Formal-ity and the Church-Turing thesis

Chris Angelico rosuav at gmail.com
Tue Oct 8 17:36:58 EDT 2013


On Wed, Oct 9, 2013 at 12:11 AM, Steven D'Aprano
<steve+comp.lang.python at pearwood.info> wrote:
> On Tue, 08 Oct 2013 18:16:01 +0530, Ravi Sahni wrote:
>
>>> So in that sense, computers are Turing Machines. Anything a physical
>>> computing device can compute, a Turing Machine could too. The converse
>>> is not true though: a Turing Machine with infinite tape can compute
>>> things where a real physical device would run out of memory, although
>>> it might take longer than anyone is willing to wait.
>>
>> Thanks Sir the detailed explanation.
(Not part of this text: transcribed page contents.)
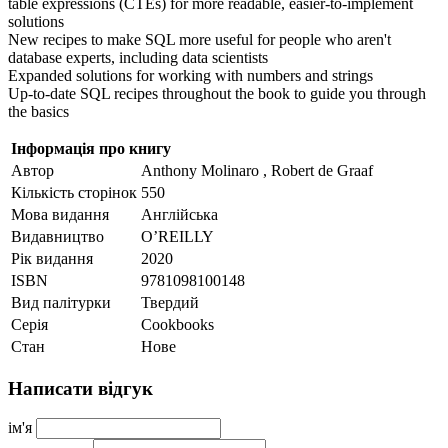
table expressions (CTEs) for more readable, easier-to-implement
solutions
New recipes to make SQL more useful for people who aren't
database experts, including data scientists
Expanded solutions for working with numbers and strings
Up-to-date SQL recipes throughout the book to guide you through
the basics
Інформація про книгу
Автор
Anthony Molinaro , Robert de Graaf
Кількість сторінок
550
Мова видання
Англійська
Видавництво
O’REILLY
Рік видання
2020
ISBN
9781098100148
Вид палітурки
Твердий
Серія
Cookbooks
Стан
Нове
Написати відгук
ім'я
You are offering me many thoughts
>> inside few words so I will need some time to meditate upon the same.
>>
>> Presently Sir, I wish to ask single question: What you mean "wave our
>> hands"??
>
> It is an idiom very common in Australia. (It may not be well known in the
> rest of the English-speaking world.) It means to figuratively flap one's
> hands around in the air while skipping over technical details or
> complications. For example, we often talk about "hand-wavy estimates" for
> how long a job will take: "my hand-wavy estimate is it will take two
> days" is little better than a guess.

A derivative of the term has gone mainstream, too:

http://tvtropes.org/pmwiki/pmwiki.php/Main/HandWave

The term is commonly used when moving to a higher level of abstraction
- we all know a computer doesn't have a soul, can't "feel", and is
ultimately just executing code and crunching numbers, but we handwave
that (eg) the computer "thought" that this program was a risk, and
that's why it quarantined it. When you're trying to explain to some
user that he can't email .EXE files around, it's easier to take the
slightly-inaccurate but simple explanation, hence the handwaves.